Agnès Pannier-Runacher: l'ex-Faurecia devient ministre déléguée

Énarque comme lui, haute fonctionnaire qui a alterné public et privé comme lui: Agnès Pannier-Runacher, promue lundi ministre déléguée à l'Industrie, est un soutien d'Emmanuel Macron de la première heure qui a fait ses premiers pas en politique à Bercy... comme le président.

Les comparaisons s'arrêtent là. Si Emmanuel Macron a été propulsé au ministère de l'Economie, cette inspectrice des Finances de 46 ans a été nommée en octobre 2018 à la fonction plus discrète de secrétaire d'Etat à l'Economie.

Elle restera chargée de l'Industrie dans le gouvernement du nouveau Premier ministre Jean Castex, mais avec le grade plus élevé de "ministre déléguée", et tout en restant sous l'égide de Bruno Le Maire, lui-même reconduit comme ministre de l'Economie, des finances... et de la relance.

C'est sur le bureau de Mme Pannier-Runacher qu'atterrissent les dossiers les plus épineux, doux euphémisme pour des fermetures d'usines et les conflits sociaux qui remontent jusqu'à Bercy.

De la recherche d'un repreneur pour l'aciérie de Saint-Saulve (Nord) au plan social annoncé récemment par Nokia, en passant par l'approvisionnement en masques pendant le confinement, cette Parisienne pur jus a eu l'occasion de faire le tour de la France qui se désindustrialise, au cours d'un mandat qui a débuté juste avant la crise des "gilets jaunes".

Pour ceux qui l'ont vue revenir en tennis à Bercy, où elle avait commencé sa carrière comme inspectrice des Finances de 2000 à 2003 après l'ENA (promotion Averroès 1998-2000), cette tenue décontractée ne correspondait pas à la détermination dont elle a fait preuve immédiatement.

"Elle s'est tout de suite montrée conquérante", explique une source à l'AFP, témoin de ses premiers pas au ministère. "Elle y est allée! Elle est courageuse et efficace", commente-t-on dans l'entourage de Bruno Le Maire, le ministre des Finances qui se félicite de "la confiance que l'on peut avoir en elle" pour gérer les dossiers difficiles.
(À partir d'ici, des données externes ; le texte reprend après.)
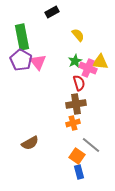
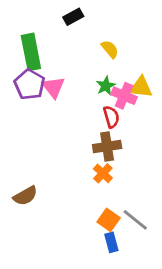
orange cross: (73, 123) -> (103, 173), turned -32
brown semicircle: (30, 143) -> (25, 196), moved
gray line: (91, 145) -> (135, 220), moved

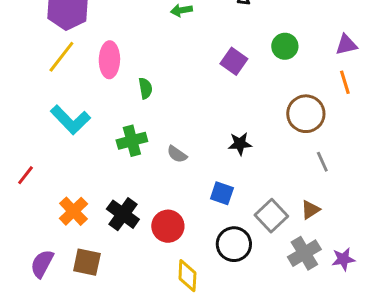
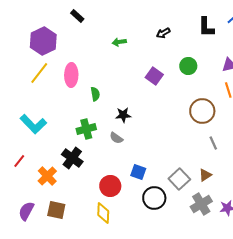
cyan L-shape: (70, 120) -> (33, 124), moved
black star: (240, 144) -> (123, 115), moved
red line: (25, 175) -> (19, 161), moved
blue square: (222, 193) -> (138, 172), moved
black cross: (123, 214) -> (72, 158), moved
yellow diamond: (187, 276) -> (103, 213), moved

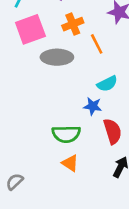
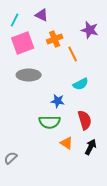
gray ellipse: (57, 57) -> (29, 75), moved
blue star: (93, 106) -> (58, 101), moved
orange triangle: (70, 163) -> (67, 143), moved

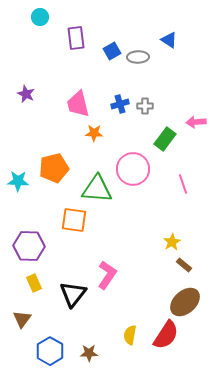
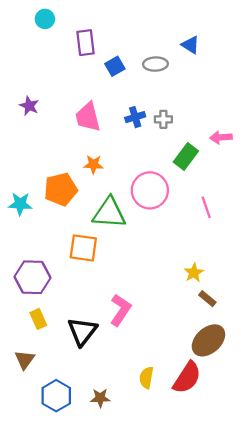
blue square: (112, 51) -> (115, 66), moved
orange star: (94, 133) -> (93, 164), moved

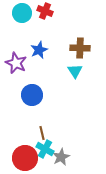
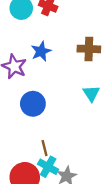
cyan triangle: (75, 71) -> (91, 93), moved

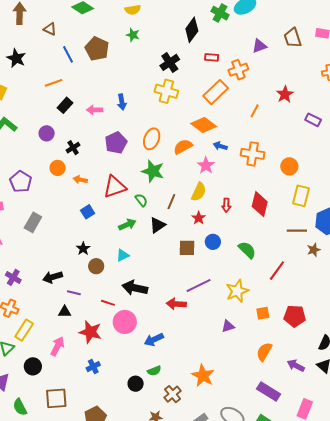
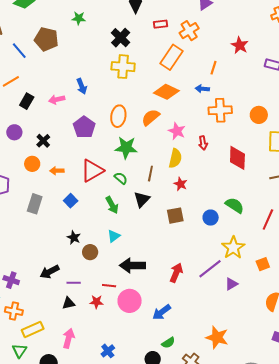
blue arrow: (220, 146) -> (202, 89), moved
red arrow: (226, 205) -> (203, 143), moved
gray rectangle: (33, 222) -> (35, 204), moved
green arrow: (127, 225) -> (112, 205), turned 96
blue circle: (213, 242) -> (211, 218), moved
purple line: (199, 285) -> (210, 269), moved
red arrow: (176, 304) -> (176, 273), turned 120
yellow rectangle: (24, 330) -> (33, 329), turned 45
red star: (90, 332) -> (96, 302), moved, size x0.6

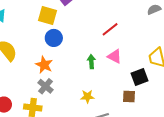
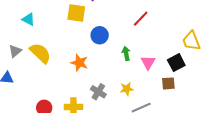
blue circle: (54, 38) -> (100, 35), moved
pink triangle: (115, 56) -> (148, 62), moved, turned 42
gray cross: (46, 86) -> (98, 92), moved

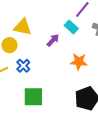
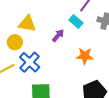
blue cross: (23, 66) -> (30, 62), size x1.5

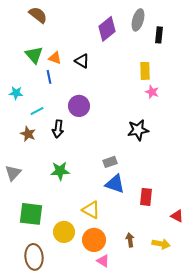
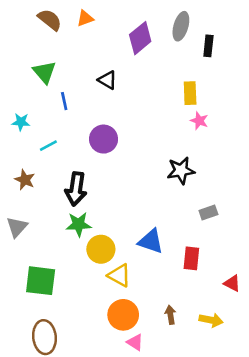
orange triangle: (55, 58) -> (85, 18), moved, turned -40
black arrow: (58, 129) -> (76, 189), moved, size x1.4
brown star: (28, 134) -> (25, 180), moved
gray rectangle: (110, 162) -> (208, 212), moved
yellow circle: (64, 232) -> (101, 249), moved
Un avis que l'opposition ne partage pas, en particulier à gauche. "Elle est certainement compétente, mais il lui manque une fibre politique, de l'incarnation", commente un élu sous anonymat, qui lui reproche sa froideur dans la gestion des fermetures d'usines.

Adepte de la +start-up nation+, elle s'est aussi impliquée pour le +made in France+ en organisant une exposition à l'Elysée de produits français en janvier.

- Impliquée sur les retraites -

Mme Pannier-Runacher s'est surtout métamorphosée à la fin de l'année dernière lorsque le gouvernement a entrepris la réforme des retraites, provoquant de longues grèves.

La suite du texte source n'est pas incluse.